Food security encompasses everything from our ability to protect supply chains, handle IT problems and transport logistics, to our reliance on other countries to feed us – we import anywhere from 39-50% of the food we eat, he says – and the impact of Brexit (a 2018 House of Lords report says that 30% of our food is imported from the EU with another 11% from countries with trade deals negotiated by the EU). 

‘Where your country’s food comes from is actually a dead obvious thing. And if you don’t want it to come from 24 miles away at the other side of the channel, well, where are you going to get it from?’ he asks.

Imports are understandable when it comes to bananas or avocados or mangos, ‘…but that it imports huge quantities of what it could perfectly well grow here suggests a failure of political economy,’ he notes in his book. 

(Getty Images/iStockphoto)

Lang tells me we’re more self-sufficient when it comes to meat and dairy but grow only around 20% of our fruit and vegetables, which seems crazy. ‘Britain does not feed itself. Some say that doesn’t matter. I think it does.’  

Relying on other countries to feed us isn’t secure nor is it right, he says. And no matter where we get our food, it comes with trade-offs. Do we really want cheap chlorinated chicken from the United States? Are we willing to import food from anywhere in the world even if the working conditions of the farm workers are anything but acceptable? ‘We need to realise that simply buying food does not absolve us from responsibility for how that food is produced and sourced.’  

In order to be sustainable, we need greater transparency at every step of the food chain from how and where our food is grown, processed, sold and consumed – something that’s lacking today. 

‘Imagine a supermarket display which told you where the money went,’ Lang suggests. Reading Feeding Britain, it’s clear that my personal choices, such as reducing the amount of food I throw away, eating less meat, and avoiding excess packaging, are only part of the picture. The challenge of food sustainability starts long before I ever make out a shopping list, load up my cart or even start cooking.  

And while food manufacturing is the largest manufacturing sector in the UK, Lang questions what we’re producing – foods high in salt, fat, and sugar– and consequently buying at the shops. ‘We put up with ingredients in food which have no place in food at all. They’re approved for use, but all they’re doing is disguising the food to make it look like food when it’s some whipped up concoction.’  

One result is rising obesity. A recent NHS report says that 67% of men and 60% of women are overweight – a figure that includes 26% of men who are obese and 29% of women. 

‘I mean, the food industry, the food system is like a vast machine that is just churning out food all the time whether you want it or not,’ Lang says. 

On the one hand, there is a sense of plenty with supermarkets stocked to the rafters with thousands of different product lines of anything and everything.
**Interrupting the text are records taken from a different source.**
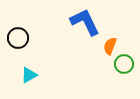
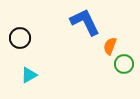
black circle: moved 2 px right
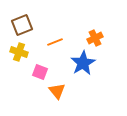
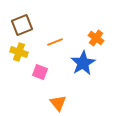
orange cross: moved 1 px right; rotated 28 degrees counterclockwise
orange triangle: moved 1 px right, 12 px down
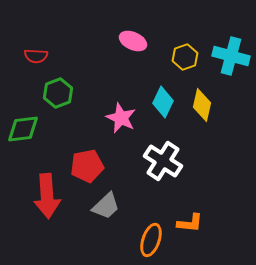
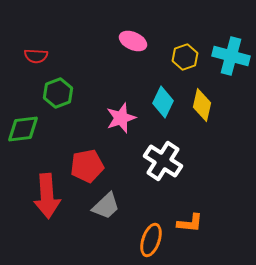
pink star: rotated 28 degrees clockwise
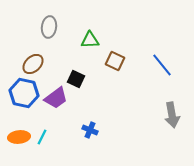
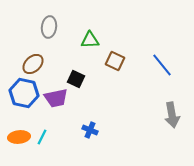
purple trapezoid: rotated 25 degrees clockwise
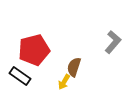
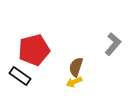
gray L-shape: moved 2 px down
brown semicircle: moved 2 px right
yellow arrow: moved 10 px right; rotated 35 degrees clockwise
Juxtapose that with the huge problem in food poverty in Britain as highlighted by the rise in food banks (‘…a modern version of medieval welfare…’) ‘holiday hunger’ and the free school meals campaign championed by footballer Marcus Rashford.  
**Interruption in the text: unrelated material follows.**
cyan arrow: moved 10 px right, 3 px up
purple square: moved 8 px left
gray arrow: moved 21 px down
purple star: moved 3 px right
The Manchester United and England striker Marcus Rashford has successfully campaigned for free school meals to be made available during school holidays

(EPA)

The problems are huge, complex and intertwined. They require, Lang argues, a ‘multi criteria’ approach that he calls a ‘Great Food Transformation’. 
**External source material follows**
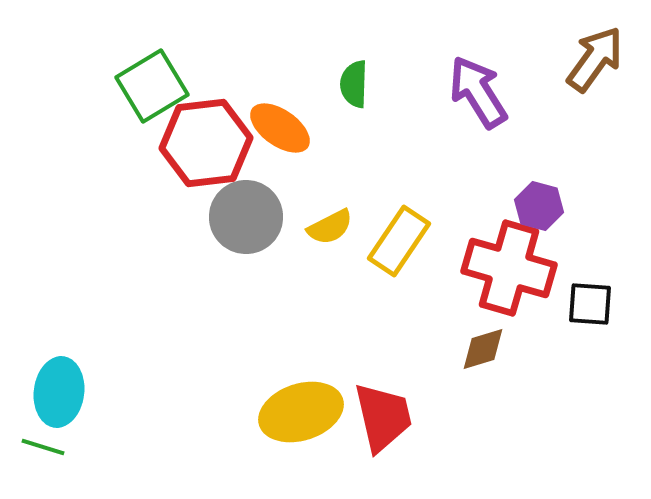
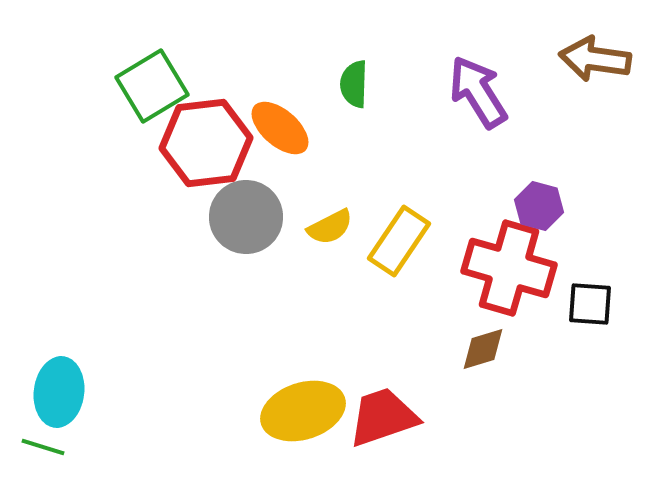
brown arrow: rotated 118 degrees counterclockwise
orange ellipse: rotated 6 degrees clockwise
yellow ellipse: moved 2 px right, 1 px up
red trapezoid: rotated 96 degrees counterclockwise
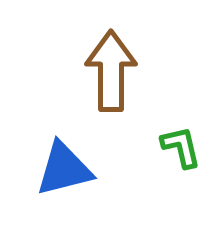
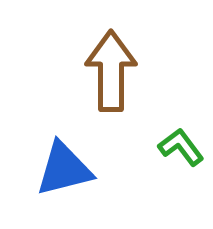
green L-shape: rotated 24 degrees counterclockwise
Lang dedicates the last part of Feeding Britain to outlining his approach for a UK food system that is secure, resilient and equitable, including a proposed Royal Commission to map out a new set of principles for a robust UK food system. It’s a mammoth task but Lang says that rather than shying away from the complexities we should acknowledge them – there are no quick fixes.  

Does the UK government have the stomach to tackle the problem? Lang is dubious but convinced it’s the right thing to do.

‘How a nation feeds its people, whether it feeds them all to decent standards, whether it applies sound criteria for doing so, and who gains or loses from reform, these are all tests for whether a country is civilized.’